St. Louis, MO. (Oct. 11, 2017) – Over the past decade the U.S. hog and pork industry has gone from lagging production with tight margins to a production recovery phase.
In a new report from the RaboResearch Food and Agribusiness group, analysts take a look at the potential growth of the pork industry and the factors determining the growth.
Rabobank’s analysis shows the U.S. pork industry will continue in expansion mode through to 2025, supported by increased production efficiency and additional processing capacity, which also have the potential to improve margins along pork supply chains.
“Exports are necessary for future expansion but are not guaranteed,” notes RaboResearch Food & Agribusiness, Global Data Analyst Sterling Liddell.
“Mexico continues to grow its sow inventories and slaughter plants, making it only a matter of time before Mexico boosts domestic production.”

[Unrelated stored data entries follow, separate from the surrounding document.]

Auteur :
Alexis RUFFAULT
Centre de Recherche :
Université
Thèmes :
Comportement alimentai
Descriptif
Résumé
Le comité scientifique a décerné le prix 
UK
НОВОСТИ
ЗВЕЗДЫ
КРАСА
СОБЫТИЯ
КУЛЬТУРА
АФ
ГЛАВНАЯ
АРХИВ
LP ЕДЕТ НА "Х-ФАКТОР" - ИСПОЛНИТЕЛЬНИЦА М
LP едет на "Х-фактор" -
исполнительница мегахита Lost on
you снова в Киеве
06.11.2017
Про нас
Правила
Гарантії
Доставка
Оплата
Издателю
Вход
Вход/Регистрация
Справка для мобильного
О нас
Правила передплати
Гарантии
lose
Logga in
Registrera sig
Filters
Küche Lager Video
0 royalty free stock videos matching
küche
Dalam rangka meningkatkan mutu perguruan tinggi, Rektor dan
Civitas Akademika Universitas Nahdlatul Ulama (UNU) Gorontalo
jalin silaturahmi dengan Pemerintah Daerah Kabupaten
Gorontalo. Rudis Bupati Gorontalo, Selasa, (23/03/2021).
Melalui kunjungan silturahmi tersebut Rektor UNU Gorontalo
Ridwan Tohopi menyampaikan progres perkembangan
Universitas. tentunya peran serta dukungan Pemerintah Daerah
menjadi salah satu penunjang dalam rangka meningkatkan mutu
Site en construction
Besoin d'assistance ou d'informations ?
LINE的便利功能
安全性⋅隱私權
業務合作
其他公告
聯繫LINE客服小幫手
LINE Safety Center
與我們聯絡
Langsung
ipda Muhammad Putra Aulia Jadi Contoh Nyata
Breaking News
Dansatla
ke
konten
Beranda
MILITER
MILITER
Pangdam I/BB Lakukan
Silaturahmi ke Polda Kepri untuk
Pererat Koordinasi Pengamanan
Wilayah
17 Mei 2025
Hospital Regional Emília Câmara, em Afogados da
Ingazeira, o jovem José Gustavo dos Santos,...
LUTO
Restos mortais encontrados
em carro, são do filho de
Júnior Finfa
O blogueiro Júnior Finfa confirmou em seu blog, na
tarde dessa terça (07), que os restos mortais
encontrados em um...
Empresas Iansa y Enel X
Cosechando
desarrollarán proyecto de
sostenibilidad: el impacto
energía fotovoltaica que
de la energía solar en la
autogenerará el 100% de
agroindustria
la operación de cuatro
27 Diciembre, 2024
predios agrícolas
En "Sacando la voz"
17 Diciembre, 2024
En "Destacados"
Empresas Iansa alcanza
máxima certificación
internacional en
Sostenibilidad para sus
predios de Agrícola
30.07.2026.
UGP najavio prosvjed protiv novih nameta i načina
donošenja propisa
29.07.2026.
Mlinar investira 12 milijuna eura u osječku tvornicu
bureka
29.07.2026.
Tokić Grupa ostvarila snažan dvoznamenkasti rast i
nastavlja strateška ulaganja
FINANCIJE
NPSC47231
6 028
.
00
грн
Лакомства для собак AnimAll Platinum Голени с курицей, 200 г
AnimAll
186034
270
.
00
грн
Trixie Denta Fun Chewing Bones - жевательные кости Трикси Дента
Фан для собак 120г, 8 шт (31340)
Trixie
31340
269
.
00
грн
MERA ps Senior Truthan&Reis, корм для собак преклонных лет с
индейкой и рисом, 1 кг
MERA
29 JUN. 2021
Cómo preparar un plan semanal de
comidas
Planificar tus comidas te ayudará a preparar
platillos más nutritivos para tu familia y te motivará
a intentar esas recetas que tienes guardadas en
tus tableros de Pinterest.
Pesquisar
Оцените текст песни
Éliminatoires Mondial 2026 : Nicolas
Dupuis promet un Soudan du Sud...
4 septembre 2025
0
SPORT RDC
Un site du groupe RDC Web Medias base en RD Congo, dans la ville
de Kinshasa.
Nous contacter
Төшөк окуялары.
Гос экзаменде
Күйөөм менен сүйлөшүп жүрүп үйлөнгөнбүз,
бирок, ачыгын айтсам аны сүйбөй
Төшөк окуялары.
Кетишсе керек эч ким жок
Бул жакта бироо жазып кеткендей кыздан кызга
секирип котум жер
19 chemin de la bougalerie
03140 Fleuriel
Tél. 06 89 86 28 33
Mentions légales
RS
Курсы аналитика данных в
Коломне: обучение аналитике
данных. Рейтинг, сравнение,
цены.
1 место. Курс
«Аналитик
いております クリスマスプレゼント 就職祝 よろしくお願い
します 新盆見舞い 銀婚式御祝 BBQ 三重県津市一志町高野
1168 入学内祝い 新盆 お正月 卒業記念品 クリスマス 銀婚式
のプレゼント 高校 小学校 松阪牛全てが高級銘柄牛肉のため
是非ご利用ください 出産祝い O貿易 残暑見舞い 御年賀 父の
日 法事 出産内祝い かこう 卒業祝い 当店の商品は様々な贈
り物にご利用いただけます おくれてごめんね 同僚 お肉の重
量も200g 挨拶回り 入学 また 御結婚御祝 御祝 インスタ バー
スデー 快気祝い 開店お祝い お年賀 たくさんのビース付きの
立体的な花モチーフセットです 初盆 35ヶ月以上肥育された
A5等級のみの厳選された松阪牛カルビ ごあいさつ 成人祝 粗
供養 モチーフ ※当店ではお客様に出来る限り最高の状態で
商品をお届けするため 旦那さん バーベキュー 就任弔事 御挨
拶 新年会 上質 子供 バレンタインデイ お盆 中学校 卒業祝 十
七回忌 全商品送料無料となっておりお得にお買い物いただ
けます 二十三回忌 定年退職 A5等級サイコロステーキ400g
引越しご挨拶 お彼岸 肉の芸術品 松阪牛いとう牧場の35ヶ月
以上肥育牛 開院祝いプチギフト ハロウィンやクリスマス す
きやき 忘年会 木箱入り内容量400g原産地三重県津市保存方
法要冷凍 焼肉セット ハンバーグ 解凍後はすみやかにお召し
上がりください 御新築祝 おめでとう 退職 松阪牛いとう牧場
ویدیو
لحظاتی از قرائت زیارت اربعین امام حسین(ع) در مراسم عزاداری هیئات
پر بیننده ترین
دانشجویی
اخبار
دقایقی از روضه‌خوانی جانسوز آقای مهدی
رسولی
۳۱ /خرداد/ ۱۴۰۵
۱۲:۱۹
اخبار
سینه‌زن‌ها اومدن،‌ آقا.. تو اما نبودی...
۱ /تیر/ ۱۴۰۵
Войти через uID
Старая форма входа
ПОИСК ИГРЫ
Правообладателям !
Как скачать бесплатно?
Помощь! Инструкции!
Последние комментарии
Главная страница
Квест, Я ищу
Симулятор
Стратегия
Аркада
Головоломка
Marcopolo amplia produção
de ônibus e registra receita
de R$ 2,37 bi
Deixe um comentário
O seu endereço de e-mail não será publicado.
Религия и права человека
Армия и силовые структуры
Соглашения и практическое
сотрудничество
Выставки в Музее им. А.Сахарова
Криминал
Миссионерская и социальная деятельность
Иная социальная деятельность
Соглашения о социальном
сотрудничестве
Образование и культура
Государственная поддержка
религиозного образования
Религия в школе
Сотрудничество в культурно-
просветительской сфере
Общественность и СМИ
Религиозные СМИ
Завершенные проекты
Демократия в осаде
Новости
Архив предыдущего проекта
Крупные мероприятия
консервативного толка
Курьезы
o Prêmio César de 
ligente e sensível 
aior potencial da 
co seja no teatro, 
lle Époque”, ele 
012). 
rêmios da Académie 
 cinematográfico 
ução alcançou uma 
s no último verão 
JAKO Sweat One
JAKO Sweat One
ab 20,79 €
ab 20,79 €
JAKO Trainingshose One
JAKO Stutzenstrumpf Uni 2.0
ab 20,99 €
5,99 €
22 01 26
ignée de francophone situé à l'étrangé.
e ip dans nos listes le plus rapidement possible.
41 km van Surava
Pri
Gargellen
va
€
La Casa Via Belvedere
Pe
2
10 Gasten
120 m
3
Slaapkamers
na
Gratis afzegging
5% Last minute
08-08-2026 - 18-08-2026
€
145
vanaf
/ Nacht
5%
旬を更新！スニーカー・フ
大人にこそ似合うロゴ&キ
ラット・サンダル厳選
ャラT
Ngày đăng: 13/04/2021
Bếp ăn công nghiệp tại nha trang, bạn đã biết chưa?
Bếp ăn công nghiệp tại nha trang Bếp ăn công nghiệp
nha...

The report finds that during this transition period in the pork and hog sector exports, efficiency and slaughter capacity will be the determining factors between stagnancy and expansion.
“Geopolitical issues affect the global pork trade,” explains RaboResearch Food & Agribusiness, Global Animal Protein Strategist Justin Sherrard.
“Specifically, U.S. pork meat exports to certain markets such as Mexico and China are likely to face domestic competition as production in those certain countries is expected to increase.”
It is critical, for producers to understand supply, demand and the potential for increased market volatility.
A full copy of the report, “Steady Growth Ahead for the U.S. Pork Industry,” is available to Rabobank clients and journalists.